Restate every entry word for word.

___ RECORDS SUPPLIED

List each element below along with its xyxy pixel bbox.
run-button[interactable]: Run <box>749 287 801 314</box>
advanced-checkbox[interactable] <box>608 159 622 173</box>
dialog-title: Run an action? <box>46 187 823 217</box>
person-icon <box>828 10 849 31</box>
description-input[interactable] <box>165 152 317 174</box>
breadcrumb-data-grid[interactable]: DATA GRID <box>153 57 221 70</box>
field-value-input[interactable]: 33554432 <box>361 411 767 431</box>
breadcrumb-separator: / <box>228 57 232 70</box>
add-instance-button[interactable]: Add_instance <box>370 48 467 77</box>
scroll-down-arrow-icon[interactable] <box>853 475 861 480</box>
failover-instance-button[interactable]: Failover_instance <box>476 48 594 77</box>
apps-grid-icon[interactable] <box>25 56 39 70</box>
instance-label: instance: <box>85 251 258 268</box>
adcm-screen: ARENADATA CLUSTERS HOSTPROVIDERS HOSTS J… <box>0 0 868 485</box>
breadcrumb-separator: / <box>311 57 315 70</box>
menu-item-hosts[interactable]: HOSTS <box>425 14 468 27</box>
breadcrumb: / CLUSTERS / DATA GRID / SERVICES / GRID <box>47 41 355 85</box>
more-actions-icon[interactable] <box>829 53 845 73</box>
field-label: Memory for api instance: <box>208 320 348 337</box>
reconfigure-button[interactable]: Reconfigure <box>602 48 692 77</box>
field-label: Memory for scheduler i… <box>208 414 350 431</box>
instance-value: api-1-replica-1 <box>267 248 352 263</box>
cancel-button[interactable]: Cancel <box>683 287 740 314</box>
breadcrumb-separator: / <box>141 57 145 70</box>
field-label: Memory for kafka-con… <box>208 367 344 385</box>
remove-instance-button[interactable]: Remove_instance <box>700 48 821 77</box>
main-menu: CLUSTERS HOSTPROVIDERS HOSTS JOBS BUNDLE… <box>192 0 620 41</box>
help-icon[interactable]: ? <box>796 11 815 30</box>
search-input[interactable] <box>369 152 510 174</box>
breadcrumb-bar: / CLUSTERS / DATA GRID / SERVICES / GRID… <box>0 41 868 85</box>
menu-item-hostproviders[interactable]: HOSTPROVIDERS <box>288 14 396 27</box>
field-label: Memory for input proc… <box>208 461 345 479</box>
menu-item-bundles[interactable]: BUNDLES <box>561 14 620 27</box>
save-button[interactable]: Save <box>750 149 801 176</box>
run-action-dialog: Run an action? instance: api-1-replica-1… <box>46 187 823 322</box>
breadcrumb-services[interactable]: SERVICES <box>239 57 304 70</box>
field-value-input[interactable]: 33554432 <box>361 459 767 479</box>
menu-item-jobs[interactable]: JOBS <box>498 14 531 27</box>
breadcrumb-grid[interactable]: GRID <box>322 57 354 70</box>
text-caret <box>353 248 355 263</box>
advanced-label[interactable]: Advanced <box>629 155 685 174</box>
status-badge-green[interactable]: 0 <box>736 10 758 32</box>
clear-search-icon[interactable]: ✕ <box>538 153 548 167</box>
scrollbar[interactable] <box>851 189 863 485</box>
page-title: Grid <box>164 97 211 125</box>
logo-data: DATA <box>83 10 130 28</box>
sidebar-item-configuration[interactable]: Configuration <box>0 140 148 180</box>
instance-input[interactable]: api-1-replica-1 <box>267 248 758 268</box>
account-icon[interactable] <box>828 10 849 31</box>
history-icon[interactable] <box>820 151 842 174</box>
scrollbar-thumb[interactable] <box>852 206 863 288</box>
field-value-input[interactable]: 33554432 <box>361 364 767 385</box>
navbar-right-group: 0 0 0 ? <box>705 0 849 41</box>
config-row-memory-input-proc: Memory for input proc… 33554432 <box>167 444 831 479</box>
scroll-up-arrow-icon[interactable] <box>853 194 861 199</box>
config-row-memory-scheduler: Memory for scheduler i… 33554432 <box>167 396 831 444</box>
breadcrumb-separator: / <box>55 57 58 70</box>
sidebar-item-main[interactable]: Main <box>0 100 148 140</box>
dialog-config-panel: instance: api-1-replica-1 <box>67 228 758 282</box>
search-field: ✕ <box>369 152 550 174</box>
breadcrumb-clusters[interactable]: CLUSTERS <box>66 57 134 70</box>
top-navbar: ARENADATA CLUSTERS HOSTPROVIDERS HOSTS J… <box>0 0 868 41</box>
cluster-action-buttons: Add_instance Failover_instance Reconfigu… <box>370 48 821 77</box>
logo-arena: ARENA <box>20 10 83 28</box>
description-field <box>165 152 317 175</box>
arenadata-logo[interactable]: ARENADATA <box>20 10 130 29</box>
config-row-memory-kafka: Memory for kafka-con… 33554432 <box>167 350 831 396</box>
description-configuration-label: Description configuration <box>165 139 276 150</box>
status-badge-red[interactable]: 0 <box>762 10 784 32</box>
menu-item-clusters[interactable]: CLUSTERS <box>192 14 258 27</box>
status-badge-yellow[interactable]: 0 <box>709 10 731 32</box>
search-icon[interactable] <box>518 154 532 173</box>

______

TASK SOLUTION —
List each element below along with its xyxy pixel bbox.
run-button[interactable]: Run <box>749 287 801 314</box>
advanced-checkbox[interactable] <box>608 159 622 173</box>
dialog-title: Run an action? <box>46 187 823 217</box>
person-icon <box>828 10 849 31</box>
description-input[interactable] <box>165 152 317 174</box>
breadcrumb-data-grid[interactable]: DATA GRID <box>153 57 221 70</box>
field-value-input[interactable]: 33554432 <box>361 411 767 431</box>
breadcrumb-separator: / <box>228 57 232 70</box>
add-instance-button[interactable]: Add_instance <box>370 48 467 77</box>
scroll-down-arrow-icon[interactable] <box>853 475 861 480</box>
failover-instance-button[interactable]: Failover_instance <box>476 48 594 77</box>
apps-grid-icon[interactable] <box>25 56 39 70</box>
instance-label: instance: <box>85 251 258 268</box>
adcm-screen: ARENADATA CLUSTERS HOSTPROVIDERS HOSTS J… <box>0 0 868 485</box>
breadcrumb-separator: / <box>311 57 315 70</box>
menu-item-hosts[interactable]: HOSTS <box>425 14 468 27</box>
breadcrumb: / CLUSTERS / DATA GRID / SERVICES / GRID <box>47 41 355 85</box>
more-actions-icon[interactable] <box>829 53 845 73</box>
field-label: Memory for api instance: <box>208 320 348 337</box>
reconfigure-button[interactable]: Reconfigure <box>602 48 692 77</box>
field-label: Memory for scheduler i… <box>208 414 350 431</box>
instance-value: api-1-replica-1 <box>267 248 352 263</box>
cancel-button[interactable]: Cancel <box>683 287 740 314</box>
breadcrumb-separator: / <box>141 57 145 70</box>
field-label: Memory for kafka-con… <box>208 367 344 385</box>
remove-instance-button[interactable]: Remove_instance <box>700 48 821 77</box>
main-menu: CLUSTERS HOSTPROVIDERS HOSTS JOBS BUNDLE… <box>192 0 620 41</box>
help-icon[interactable]: ? <box>796 11 815 30</box>
search-input[interactable] <box>369 152 510 174</box>
breadcrumb-bar: / CLUSTERS / DATA GRID / SERVICES / GRID… <box>0 41 868 85</box>
menu-item-hostproviders[interactable]: HOSTPROVIDERS <box>288 14 396 27</box>
field-label: Memory for input proc… <box>208 461 345 479</box>
menu-item-bundles[interactable]: BUNDLES <box>561 14 620 27</box>
save-button[interactable]: Save <box>750 149 801 176</box>
run-action-dialog: Run an action? instance: api-1-replica-1… <box>46 187 823 322</box>
breadcrumb-services[interactable]: SERVICES <box>239 57 304 70</box>
field-value-input[interactable]: 33554432 <box>361 459 767 479</box>
menu-item-jobs[interactable]: JOBS <box>498 14 531 27</box>
breadcrumb-grid[interactable]: GRID <box>322 57 354 70</box>
text-caret <box>353 248 355 263</box>
advanced-label[interactable]: Advanced <box>629 155 685 174</box>
status-badge-green[interactable]: 0 <box>736 10 758 32</box>
clear-search-icon[interactable]: ✕ <box>538 153 548 167</box>
scrollbar[interactable] <box>851 189 863 485</box>
page-title: Grid <box>164 97 211 125</box>
logo-data: DATA <box>83 10 130 28</box>
sidebar-item-configuration[interactable]: Configuration <box>0 140 148 180</box>
instance-input[interactable]: api-1-replica-1 <box>267 248 758 268</box>
account-icon[interactable] <box>828 10 849 31</box>
history-icon[interactable] <box>820 151 842 174</box>
scrollbar-thumb[interactable] <box>852 206 863 288</box>
field-value-input[interactable]: 33554432 <box>361 364 767 385</box>
navbar-right-group: 0 0 0 ? <box>705 0 849 41</box>
config-row-memory-input-proc: Memory for input proc… 33554432 <box>167 444 831 479</box>
scroll-up-arrow-icon[interactable] <box>853 194 861 199</box>
config-row-memory-scheduler: Memory for scheduler i… 33554432 <box>167 396 831 444</box>
breadcrumb-separator: / <box>55 57 58 70</box>
sidebar-item-main[interactable]: Main <box>0 100 148 140</box>
dialog-config-panel: instance: api-1-replica-1 <box>67 228 758 282</box>
search-field: ✕ <box>369 152 550 174</box>
breadcrumb-clusters[interactable]: CLUSTERS <box>66 57 134 70</box>
top-navbar: ARENADATA CLUSTERS HOSTPROVIDERS HOSTS J… <box>0 0 868 41</box>
cluster-action-buttons: Add_instance Failover_instance Reconfigu… <box>370 48 821 77</box>
logo-arena: ARENA <box>20 10 83 28</box>
description-field <box>165 152 317 175</box>
arenadata-logo[interactable]: ARENADATA <box>20 10 130 29</box>
config-row-memory-kafka: Memory for kafka-con… 33554432 <box>167 350 831 396</box>
description-configuration-label: Description configuration <box>165 139 276 150</box>
status-badge-red[interactable]: 0 <box>762 10 784 32</box>
menu-item-clusters[interactable]: CLUSTERS <box>192 14 258 27</box>
status-badge-yellow[interactable]: 0 <box>709 10 731 32</box>
search-icon[interactable] <box>518 154 532 173</box>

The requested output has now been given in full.